Yeni Bir Soykırım İçin Start Verildi/Savaş Bölgeselleşebilir.
Şer cephesi (Atlantik) Filistin' de soykırımı sürdürme niyetini belli etti ve saldırılarına yeniden başladı. Bunda, müslüman ülkelerin, soykırım boyunca bu cephe ile onları caydırabilecek hiçbir argümanı kullanmamaları, ticareti ve diğer ilişkileri bir milim kıpırdatmamaları, tam tersine bu yönde bazı yeni ilişkiler geliştirmeleri, hacmi arttırmaları, yeni anlaşmalar yapmalarının büyük bir payı vardır. Elbette her şey bittiğinde; engel olmaya yanaşmayarak destek olmuş olanları da içine alacak şekilde failler için şu klişe kullanılacaktır: Hepiniz ordaydınız.
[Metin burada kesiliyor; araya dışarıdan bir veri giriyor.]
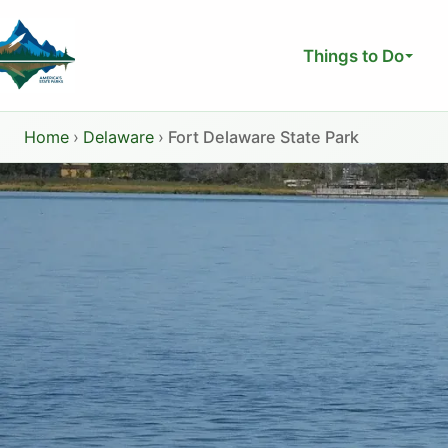
Skip
to
Things to Do
content
Home
›
Delaware
›
Fort Delaware State Park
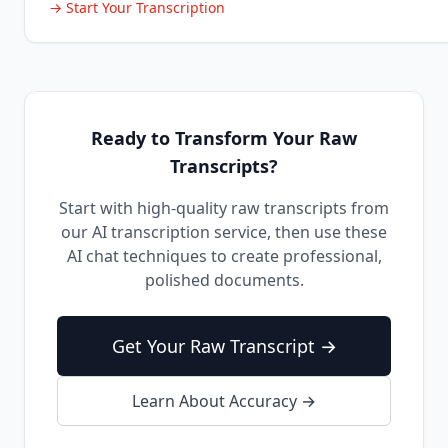
→ Start Your Transcription
Ready to Transform Your Raw
Transcripts?
Start with high-quality raw transcripts from
our AI transcription service, then use these
AI chat techniques to create professional,
polished documents.
Get Your Raw Transcript →
Learn About Accuracy →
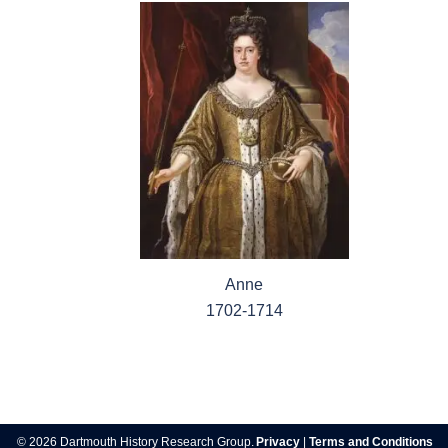
Anne
1702-1714
Post
navigation
© 2026 Dartmouth History Research Group.
Privacy
|
Terms and Conditions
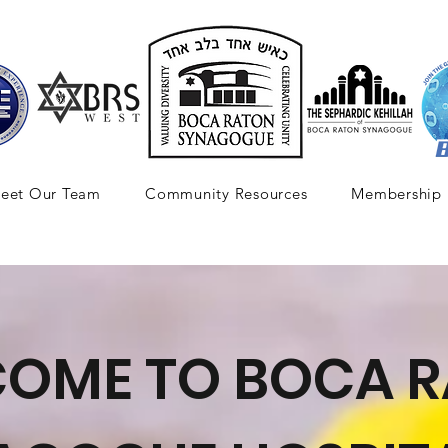
eet Our Team
Community Resources
Membership
OME TO BOCA 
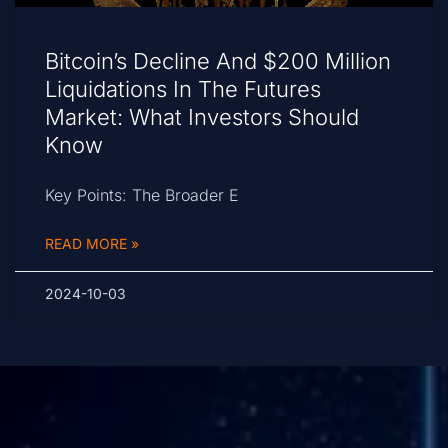
Bitcoin’s Decline And $200 Million
Liquidations In The Futures
Market: What Investors Should
Know
Key Points: The Broader E
READ MORE »
2024-10-03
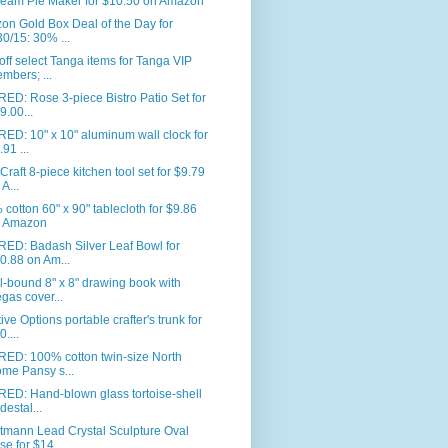
eam Pie Maker for $10.50 on Amazon
n Gold Box Deal of the Day for
30/15: 30% ...
ff select Tanga items for Tanga VIP
mbers; ...
ED: Rose 3-piece Bistro Patio Set for
9.00...
ED: 10" x 10" aluminum wall clock for
.91 ...
Craft 8-piece kitchen tool set for $9.79
 A...
cotton 60" x 90" tablecloth for $9.86
 Amazon
RED: Badash Silver Leaf Bowl for
0.88 on Am...
l-bound 8" x 8" drawing book with
gas cover...
ive Options portable crafter's trunk for
0....
RED: 100% cotton twin-size North
me Pansy s...
ED: Hand-blown glass tortoise-shell
destal...
tmann Lead Crystal Sculpture Oval
se for $14...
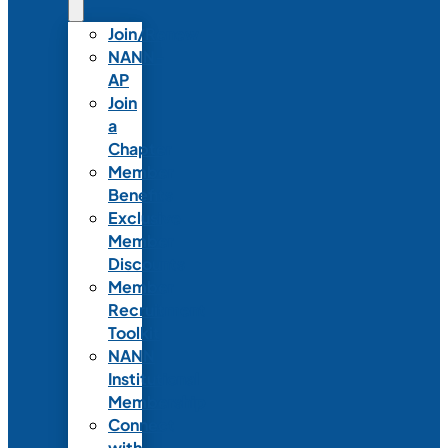
Join/Renew
NANN-
AP
Join
a
Chapter
Member
Benefits
Exclusive
Member
Discounts
Member
Recruitment
Toolkit
NANN
Institutional
Membership
Connect
with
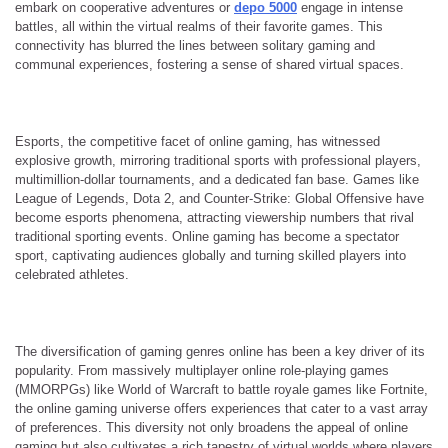
embark on cooperative adventures or
depo 5000
engage in intense
battles, all within the virtual realms of their favorite games. This
connectivity has blurred the lines between solitary gaming and
communal experiences, fostering a sense of shared virtual spaces.
Esports, the competitive facet of online gaming, has witnessed
explosive growth, mirroring traditional sports with professional players,
multimillion-dollar tournaments, and a dedicated fan base. Games like
League of Legends, Dota 2, and Counter-Strike: Global Offensive have
become esports phenomena, attracting viewership numbers that rival
traditional sporting events. Online gaming has become a spectator
sport, captivating audiences globally and turning skilled players into
celebrated athletes.
The diversification of gaming genres online has been a key driver of its
popularity. From massively multiplayer online role-playing games
(MMORPGs) like World of Warcraft to battle royale games like Fortnite,
the online gaming universe offers experiences that cater to a vast array
of preferences. This diversity not only broadens the appeal of online
gaming but also cultivates a rich tapestry of virtual worlds where players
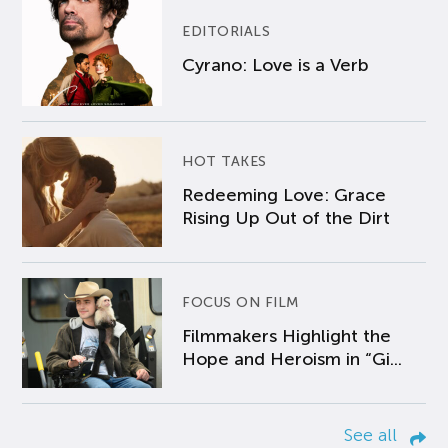
EDITORIALS
Cyrano: Love is a Verb
HOT TAKES
Redeeming Love: Grace
Rising Up Out of the Dirt
FOCUS ON FILM
Filmmakers Highlight the
Hope and Heroism in “Gi...
See all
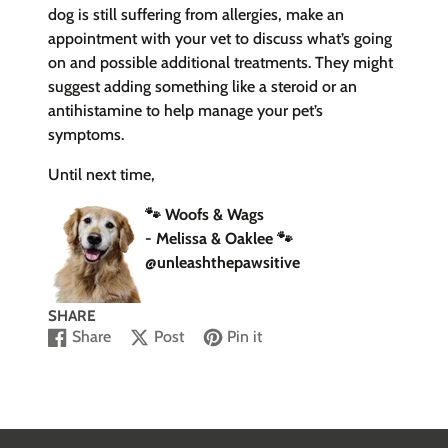
dog is still suffering from allergies, make an
appointment with your vet to discuss what’s going
on and possible additional treatments. They might
suggest adding something like a steroid or an
antihistamine to help manage your pet’s
symptoms.
Until next time,
🐾 Woofs & Wags
- Melissa & Oaklee
🐾
@unleashthepawsitive
SHARE
Share
Post
Pin it
Share
Opens
Post
Opens
Pin
Opens
on
in
on
in
on
in
Facebook
a
X
a
Pinterest
a
new
new
new
window.
window.
window.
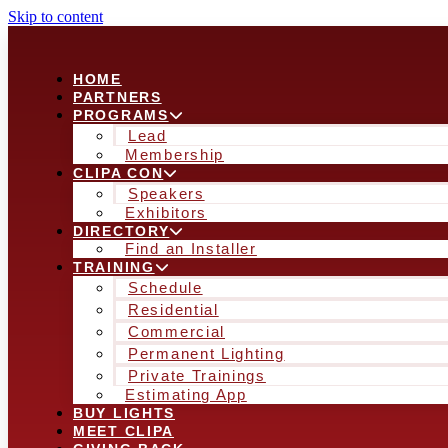
Skip to content
HOME
PARTNERS
PROGRAMS
Lead
Membership
CLIPA CON
Speakers
Exhibitors
DIRECTORY
Find an Installer
TRAINING
Schedule
Residential
Commercial
Permanent Lighting
Private Trainings
Estimating App
BUY LIGHTS
MEET CLIPA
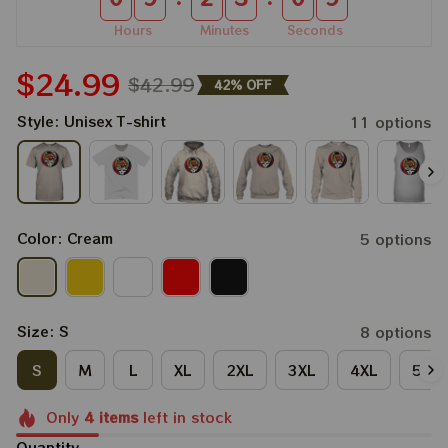
Hours
Minutes
Seconds
$24.99
$42.99
42% OFF
Style: Unisex T-shirt
11 options
Color: Cream
5 options
Size: S
8 options
S
M
L
XL
2XL
3XL
4XL
5XL
Only
4
items
left in stock
Quantity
Çok zor bir karar aşaması yaşanıyor derken, ibre soykırımın devamından yana döndü. Sonuçlarını kestirmek çok zor zira savaşın bölgeselleşmesi, kesinlikle küreselleşmesine evrilir.
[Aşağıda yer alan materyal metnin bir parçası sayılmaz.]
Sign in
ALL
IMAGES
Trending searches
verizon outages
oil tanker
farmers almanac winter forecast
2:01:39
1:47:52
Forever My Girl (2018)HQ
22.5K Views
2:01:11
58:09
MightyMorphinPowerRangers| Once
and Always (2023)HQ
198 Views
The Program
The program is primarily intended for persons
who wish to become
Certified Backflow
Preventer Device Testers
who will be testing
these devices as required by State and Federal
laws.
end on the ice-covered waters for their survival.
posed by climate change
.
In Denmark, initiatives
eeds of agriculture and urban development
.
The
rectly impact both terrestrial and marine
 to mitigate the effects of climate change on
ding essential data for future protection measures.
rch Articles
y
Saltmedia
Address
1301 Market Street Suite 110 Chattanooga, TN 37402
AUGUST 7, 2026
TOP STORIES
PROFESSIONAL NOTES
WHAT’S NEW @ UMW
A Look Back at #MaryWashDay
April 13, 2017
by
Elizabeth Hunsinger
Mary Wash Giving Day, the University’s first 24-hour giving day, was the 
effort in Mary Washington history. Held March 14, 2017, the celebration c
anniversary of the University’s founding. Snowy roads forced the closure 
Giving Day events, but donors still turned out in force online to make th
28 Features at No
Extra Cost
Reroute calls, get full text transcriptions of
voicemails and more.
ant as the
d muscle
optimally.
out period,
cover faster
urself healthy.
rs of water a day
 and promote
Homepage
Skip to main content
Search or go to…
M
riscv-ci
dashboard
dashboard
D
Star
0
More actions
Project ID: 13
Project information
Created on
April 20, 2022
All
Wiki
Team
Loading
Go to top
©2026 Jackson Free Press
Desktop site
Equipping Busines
Atlantik’in İsrail ile bölgede kurduğu düzen birçok açıdan Ukrayna ve Pasifik’ te kurduğu düzenden daha fazla getirisi olan bir cephe ve bu cephede Atlantik’ e karşı duran direniş güçleri, Çin ve Rusya gibi güçlü değil.
Büyük resimdeki beş cepheye (Afrika, Güney Amerika, Pasifik, Ukrayna, Batı Asya) bakacak olursak; genel hedefi anlamında, tıpkı Filistin direnişinde olduğu gibi cephelerin/alanların birliği gibi bir durumun oluştuğunu söyleyebiliriz. Genel hedef, piramidin en tepesinde Atlantik’i durdurma/geriletme olduğundan dolayı cephelerden birinde yaşanan gelişme diğer tüm cephelere belli bir oranda yansıyor. İşte bu yansıma ve etkileşim/etkileyicilik oranı, kimi niteliksel unsurlar açısından Batı Asya’da daha güçlüdür. Yani Batı Asya cephesindeki bir gelişmenin diğer cephelere etkisi; diğer cephelerin etkileyiciliğinden daha fazladır. Bu da Batı Asya’ nın merkezi bir cephe olması konumundan kaynaklanmaktadır.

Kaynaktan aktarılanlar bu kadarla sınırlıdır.